1 jsem: parallelism semaphores for GHC

We propose to extend GHC to allow many GHC processes to cooperate in sharing compute resources. Clients, such as cabal-install and stack, may exploit this feature to execute build plans in shorter wall-time durations.

For the proposal to offer any value, the protocol herein should be implemented by cabal-install and stack. Therefore we seek advice and agreement from the community.

1.1 Motivation

1.1.1 Background

GHC, when invoked as ghc --make, compiles a single package component (or unit) consisting of many modules. Build tools, such as cabal-install and stack, compute the dependencies of a unit, compose a build plan, and execute many ghc --make subprocesses; first to build the dependencies of the target unit and then the unit itself.

The ghc --make command accepts a -jN option to instruct it to compile up to N modules in parallel [1] . Each of these modules consumes one OS thread (a GHC capability).

cabal-install and stack both also accept a -jN option [2] [3] , however the meaning here is different. It instructs the build tool to build up to N units in parallel. Each of those units will be built by an invocation of ghc --make -j1.

In the sequel (and for brevity), we will use cabal commands in the examples and exposition.

1.1.2 Problem Description

While both GHC and cabal provide ways to parallelise their workloads, these two mechanisms do not compose well [4] .

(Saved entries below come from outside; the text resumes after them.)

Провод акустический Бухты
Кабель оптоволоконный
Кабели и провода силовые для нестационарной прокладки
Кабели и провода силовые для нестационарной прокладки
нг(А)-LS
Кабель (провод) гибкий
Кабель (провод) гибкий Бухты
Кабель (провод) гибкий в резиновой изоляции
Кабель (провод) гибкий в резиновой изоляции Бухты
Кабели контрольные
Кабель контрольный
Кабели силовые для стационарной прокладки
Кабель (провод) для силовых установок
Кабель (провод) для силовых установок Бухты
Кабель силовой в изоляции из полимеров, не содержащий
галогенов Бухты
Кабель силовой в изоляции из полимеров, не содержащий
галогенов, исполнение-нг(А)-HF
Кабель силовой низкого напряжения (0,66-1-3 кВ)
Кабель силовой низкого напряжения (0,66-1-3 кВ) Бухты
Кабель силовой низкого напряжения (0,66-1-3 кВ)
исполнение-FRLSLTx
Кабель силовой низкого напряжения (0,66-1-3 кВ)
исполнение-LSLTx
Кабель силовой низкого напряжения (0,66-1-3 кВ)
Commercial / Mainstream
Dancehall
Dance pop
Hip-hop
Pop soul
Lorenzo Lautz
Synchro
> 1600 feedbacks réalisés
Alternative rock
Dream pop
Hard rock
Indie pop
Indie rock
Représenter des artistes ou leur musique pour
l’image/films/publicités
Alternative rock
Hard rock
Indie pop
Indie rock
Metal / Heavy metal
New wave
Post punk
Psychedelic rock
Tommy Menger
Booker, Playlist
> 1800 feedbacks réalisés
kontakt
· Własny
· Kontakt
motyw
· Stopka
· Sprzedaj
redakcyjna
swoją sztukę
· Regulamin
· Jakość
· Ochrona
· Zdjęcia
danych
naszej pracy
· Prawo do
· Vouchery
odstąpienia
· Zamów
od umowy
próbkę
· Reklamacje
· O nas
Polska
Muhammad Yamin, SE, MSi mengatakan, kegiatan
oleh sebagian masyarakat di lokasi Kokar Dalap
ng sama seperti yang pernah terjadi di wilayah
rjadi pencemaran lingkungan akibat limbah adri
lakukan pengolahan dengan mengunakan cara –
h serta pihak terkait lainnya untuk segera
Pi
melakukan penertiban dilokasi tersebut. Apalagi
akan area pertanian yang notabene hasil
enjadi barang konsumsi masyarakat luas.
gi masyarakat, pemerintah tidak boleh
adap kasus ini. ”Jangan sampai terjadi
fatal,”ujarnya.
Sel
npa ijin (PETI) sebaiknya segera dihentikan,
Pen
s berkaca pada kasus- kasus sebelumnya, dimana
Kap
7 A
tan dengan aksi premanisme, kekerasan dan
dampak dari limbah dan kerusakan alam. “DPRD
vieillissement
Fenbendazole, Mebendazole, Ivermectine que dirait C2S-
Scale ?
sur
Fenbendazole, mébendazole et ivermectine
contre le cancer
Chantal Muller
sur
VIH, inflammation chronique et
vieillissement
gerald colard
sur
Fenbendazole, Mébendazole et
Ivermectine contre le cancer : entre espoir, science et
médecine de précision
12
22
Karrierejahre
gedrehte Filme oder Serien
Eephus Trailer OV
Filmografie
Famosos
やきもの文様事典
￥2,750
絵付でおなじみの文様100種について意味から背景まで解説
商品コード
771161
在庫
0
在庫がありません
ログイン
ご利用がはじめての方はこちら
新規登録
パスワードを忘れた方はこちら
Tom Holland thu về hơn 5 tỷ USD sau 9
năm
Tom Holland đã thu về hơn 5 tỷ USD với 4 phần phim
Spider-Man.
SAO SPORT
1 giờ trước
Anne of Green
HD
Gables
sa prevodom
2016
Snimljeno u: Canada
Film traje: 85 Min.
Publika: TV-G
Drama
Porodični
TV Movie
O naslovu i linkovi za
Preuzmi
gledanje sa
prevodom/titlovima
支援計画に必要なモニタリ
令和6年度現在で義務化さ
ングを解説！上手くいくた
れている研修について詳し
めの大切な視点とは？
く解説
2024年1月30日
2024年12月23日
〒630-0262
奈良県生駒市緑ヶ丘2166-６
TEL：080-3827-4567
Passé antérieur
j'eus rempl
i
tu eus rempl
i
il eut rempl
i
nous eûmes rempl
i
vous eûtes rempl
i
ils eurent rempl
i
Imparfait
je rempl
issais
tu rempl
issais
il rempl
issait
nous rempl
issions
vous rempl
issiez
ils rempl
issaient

Consider how to compile the following build plans using 8 capabilities:

  1. Many small units. In this case, we can use the invocation cabal build -j8 --ghc-options=-j1, which compiles 8 units at a time, with modules from each unit being compiled serially.

  2. A single large unit. In this case, we can use the invocation cabal build -j1 --ghc-options=-j8, which compiles the unit in a single ghc invocation, with GHC compiling 8 modules at a time in parallel.

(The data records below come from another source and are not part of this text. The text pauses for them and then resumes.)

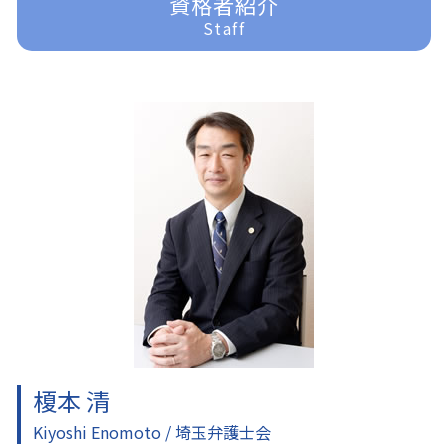
資格者紹介
過払金 分断
遺言 効力
刑事事件 訴えない
富士見市 家事事件
Staff
借金問題 弁護士
遺産分割 訴えられる
刑事事件 車
富士見市 一般民事事件
任意整理 やり方
家事事件 申立書
刑事事件 訴える
川越 一般民事事件
家事事件
刑事事件 弁護士 費用
所沢 借金問題
家事事件 未成年
刑事事件 裁判 流れ
東京多摩 一般民事事件
家事事件 問題点
刑事事件 責任能力
東京多摩 借金問題
家事事件 相続
刑事事件 時効
富士見市 離婚 弁護士
刑事事件 少年
川越 企業法務
刑事事件 器物損壊
入間 借金問題
刑事事件 裁判
川越 離婚 弁護士
刑事事件
東京多摩 交通事故 弁護士
ふじみ野市 一般民事事件
入間 一般民事事件
川越 交通事故 弁護士
榎本 清
Kiyoshi Enomoto / 埼玉弁護士会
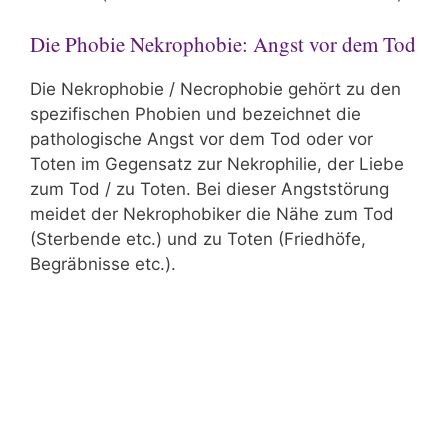
Die Phobie Nekrophobie: Angst vor dem Tod
Die Nekrophobie / Necrophobie gehört zu den
spezifischen Phobien und bezeichnet die
pathologische Angst vor dem Tod oder vor
Toten im Gegensatz zur Nekrophilie, der Liebe
zum Tod / zu Toten. Bei dieser Angststörung
meidet der Nekrophobiker die Nähe zum Tod
(Sterbende etc.) und zu Toten (Friedhöfe,
Begräbnisse etc.).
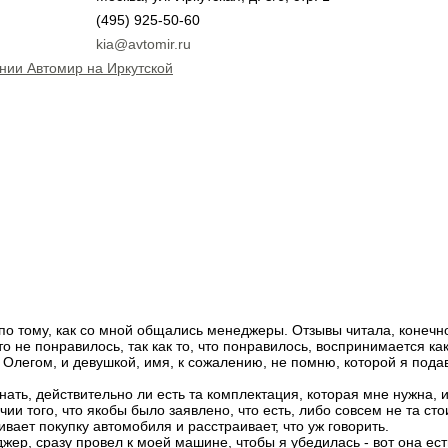
(495) 925-50-60
kia@avtomir.ru
нии Автомир на Иркутской
по тому, как со мной общались менеджеры. Отзывы читала, конечно
то не понравилось, так как то, что понравилось, воспринимается ка
Олегом, и девушкой, имя, к сожалению, не помню, которой я подав
ать, действительно ли есть та комплектация, которая мне нужна, и 
чии того, что якобы было заявлено, что есть, либо совсем не та ст
ивает покупку автомобиля и расстраивает, что уж говорить.
жер, сразу провел к моей машине, чтобы я убедилась - вот она ест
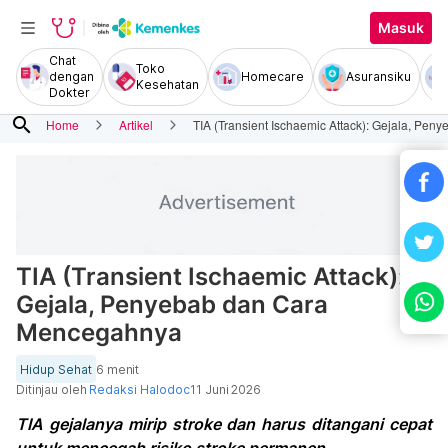
Masuk
Chat
Toko
dengan
Homecare
Asuransiku
Kesehatan
Dokter
search
Home
Artikel
TIA (Transient Ischaemic Attack): Gejala, P
TIA (Transient Ischaemic Attack):
Gejala, Penyebab dan Cara
Mencegahnya
Hidup Sehat
6 menit
Ditinjau oleh
Redaksi Halodoc
11 Juni 2026
TIA gejalanya mirip stroke dan harus ditangani cepat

In practice, however, a build plan is “wide” in some parts and “tall” in others. Some units, e.g. vector, have many large modules, while a build plan may have many small units depending on vector.

Consider the following build plan:

Example dependency graph: big units at the top and bottom, and many small units in the middle.

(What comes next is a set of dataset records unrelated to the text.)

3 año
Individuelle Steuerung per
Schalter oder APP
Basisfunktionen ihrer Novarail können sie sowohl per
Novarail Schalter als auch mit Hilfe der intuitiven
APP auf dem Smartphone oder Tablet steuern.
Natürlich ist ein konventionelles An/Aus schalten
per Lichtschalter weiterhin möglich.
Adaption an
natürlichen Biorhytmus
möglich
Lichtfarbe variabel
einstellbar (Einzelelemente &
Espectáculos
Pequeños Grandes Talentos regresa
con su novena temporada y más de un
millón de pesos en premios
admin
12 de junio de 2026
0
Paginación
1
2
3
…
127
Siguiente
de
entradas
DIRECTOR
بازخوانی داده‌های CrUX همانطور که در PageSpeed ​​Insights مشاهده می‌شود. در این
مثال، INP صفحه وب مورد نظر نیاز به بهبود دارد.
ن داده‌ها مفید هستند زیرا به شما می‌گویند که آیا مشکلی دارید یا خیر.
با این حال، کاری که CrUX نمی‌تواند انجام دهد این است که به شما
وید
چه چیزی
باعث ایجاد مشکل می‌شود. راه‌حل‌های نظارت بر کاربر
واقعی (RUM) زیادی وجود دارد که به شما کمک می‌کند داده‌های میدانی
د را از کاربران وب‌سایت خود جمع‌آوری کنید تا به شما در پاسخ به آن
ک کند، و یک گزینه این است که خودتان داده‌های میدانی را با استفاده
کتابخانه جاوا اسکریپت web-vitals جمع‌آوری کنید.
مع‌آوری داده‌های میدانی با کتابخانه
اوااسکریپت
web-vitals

The optimal build strategy here is to assign all cores to building the bottom unit. Once that is complete, build all the middle units in parallel, each on a single core. Finally, compile the top unit, in parallel.

Crucially, in order to saturate all the cores, we need to be able to dynamically assign a number of capabilities to compile each unit. No single command of the form:

cabal build -j<n> --ghc-options=-j<m>

would be suitable.

Note that cabal always uses --ghc-options=-j1, even when compiling the “top” unit, so a top-level application with 500 modules is, by default, always compiled serially even though many more capabilities might be available.

1.2 Proposed Change Specification

We want to allow the build tool and individual invocations of GHC to share capabilities, by communicating through a semaphore. To do this, we introduce the -jsem <sem> flag, which specifies by name (a string) a semaphore identifier through which GHC invocations can acquire and release capabilities.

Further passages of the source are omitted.